Unmarried men and women have a higher risk of having and dying from a heart attack regardless of age, a new study finds.
The study looked at a large population of people over the age of 35 in Finland from 1993 to 2002. The data came from the FINAMI myocardial infarction register, and included all fatal and nonfatal cardiac events, or acute cardiac syndromes (ACS).
A total of 15,330 cardiac events were recorded during the 10-year study, of which slightly more than half resulted in death within 28 days. The number of cardiac events was about equal for men and women.
The incidence of cardiac events was approximately 58 to 66 percent higher among unmarried men than in married men, and 60 to 65 percent higher in unmarried women than in married women, the analysis showed.
Single men and women were also more likely to die within 28 days of suffering a cardiac event. Unmarried men had a 60 to 168 percent higher 28 day-mortality rate than married men; unmarried women had a 71 to 175 percent higher rate than married women.
Among 65- to 74-year-old men, for instance, the 28-day mortality rate for unmarried men was 1,792 per 100,000 people per year, compared with just 866 per 100,000 people per year for married men. Likewise, the 28-day mortality rate for women in the same age group was 493 per 100,000 people per year for unmarried women, compared with 247 per 100,000 people per year for married women.

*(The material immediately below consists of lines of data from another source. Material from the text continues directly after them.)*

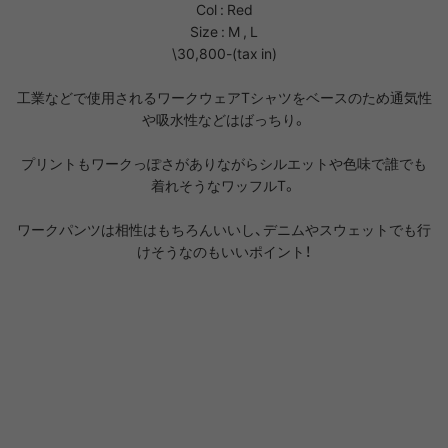
Col : Red
Size : M , L
\30,800-(tax in)
工業などで使用されるワークウェアTシャツをベースのため通気性
や吸水性などはばっちり。
プリントもワークっぽさがありながらシルエットや色味で誰でも
着れそうなワッフルT。
ワークパンツは相性はもちろんいいし、デニムやスウェットでも行
けそうなのもいいポイント！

The 28-day "case fatality rate" — the proportion of people diagnosed with a medical condition who die of that disease within a certain period of time — was 26 percent among 35- to 64-year-old married men, 42 percent among previously married men and 51 percent among never-married men. The same statistics for women were 20 percent, 32 percent and 43 percent, respectively. The case fatality rate for single 35- to 64-year-old men and women who lived alone was also higher than that for people living with at least one other person.
An array of factors might explain the finding that being unmarried is linked to greater heart attack risk, the researchers say. Married people may have better health habits, have more support and be better off financially than single people — all factors that help them maintain their health. Living with a partner also allows for quicker and more frequent medical intervention. Additionally, married patients may receive treatment sooner in a hospital, and be more likely to take prescribed preventative medications such as aspirin or beta-blockers.
On the other hand, the researchers haven't ruled out the possibility that people with poor health (and thus greater susceptibility to heart problems) may be more likely to be unmarried or divorced.
Previous studies have shown that being unmarried or living alone increases the risk of heart-related death and cardiovascular disease, but many have focused on men, and data on women and older age groups are missing or inconsistent. Unhappy marriages, on the other hand, can put strain on the heart — especially for women.
The new study was published today (Jan. 31) in the European Journal of Preventive Cardiology.